Taurine supplementation was found to decrease superoxide radical production, CK [creatine kinase], lipoperoxidation and carbonylation levels and increased total thiol content in skeletal muscle, but it did not affect antioxidant enzyme activity after EE [excentric exercise].

It is rather speculative, whether standard dose equivalent calculations apply to one situation or another - IF they did, you could probably get away with as little as 3.5-4.0g of taurine per day to achieve similar results. It would however warrant further investigations to find out, how, for example, the consumption of beta-alanine (cf. News on the Taurine vs. Beta Alanine Antagonism) would increase the need for supplemental taurine.

Additional advice: Do not buy your taurine in caps. Rather go for some bulk powder. It is cheap as hell and, at the suggested dose of 4.0g, a 500g pot will last you 125 days. And just another thing: Better take your taurine in divided doses. I've heard of people getting severe diarrhea from doses greater than 2g.

Possible Side Effects of 17β-estradiol and Tamoxifen Treatment

Treatment with estrogens, mainly in women, and selective estrogen modulators (SERMS), which are also interesting for the average juicer, may yield hitherto unknown metabolic side effects. Scientists from Portugal (Moreira. 2010) have found that both, tamoxifen as well as estrogen treatment influence the oxidative capacity of mitochondria:

Fig. 1. Effects of E2 and/or TAM treatments on glutathione levels of liver, heart and brain mitochondria. (Moreira. 2010)

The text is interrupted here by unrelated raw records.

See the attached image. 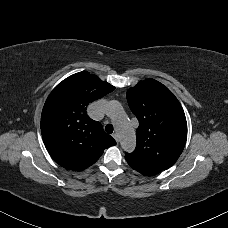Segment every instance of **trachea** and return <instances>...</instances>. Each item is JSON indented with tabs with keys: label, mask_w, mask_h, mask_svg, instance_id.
<instances>
[{
	"label": "trachea",
	"mask_w": 228,
	"mask_h": 228,
	"mask_svg": "<svg viewBox=\"0 0 228 228\" xmlns=\"http://www.w3.org/2000/svg\"><path fill=\"white\" fill-rule=\"evenodd\" d=\"M113 125L112 124H107L106 127H105V131L108 133V134H111L113 133Z\"/></svg>",
	"instance_id": "1"
}]
</instances>
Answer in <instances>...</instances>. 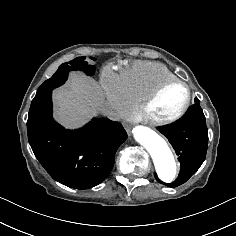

In spite of the distinct effect on glutathione levels, their effect on lipid peroxidation appears to be contrary:

TBARS levels were used to determine the extension of lipid peroxidation (PX) induced by the pro-oxidant pair ADP/Fe²⁺. Fig. 3A shows that liver mitochondria isolated from E2 + TAM females in the presence of ADP/Fe²⁺ produced significantly lower levels of TBARS when compared with liver mitochondria isolated from the other groups of experimental animals. No significant alterations were observed in brain mitochondria (Fig. 3B). Heart mitochondria were not tested because the amount of mitochondria obtained per heart did not allow us to test all the parameters including lipid peroxidation.

Nevertheless, the scientists come to the conclusion:

Although liver mitochondria is mildly affected by E2 treatment, the most deleterious effects are observed in heart mitochondrial function suggesting that estrogens should not be recommended, at least, to individuals with cardiac problems. Concerning TAM treatment, our results indicate that this agent may interfere with liver and brain mitochondrial function although the degree of toxicity would be dependent on predisposing conditions as the general metabolic condition of the patient. The data from the present manuscript indicate that further studies are thus necessary to correctly evaluate the toxicity of HRT on the different organs and determine the risk/benefit for each individual.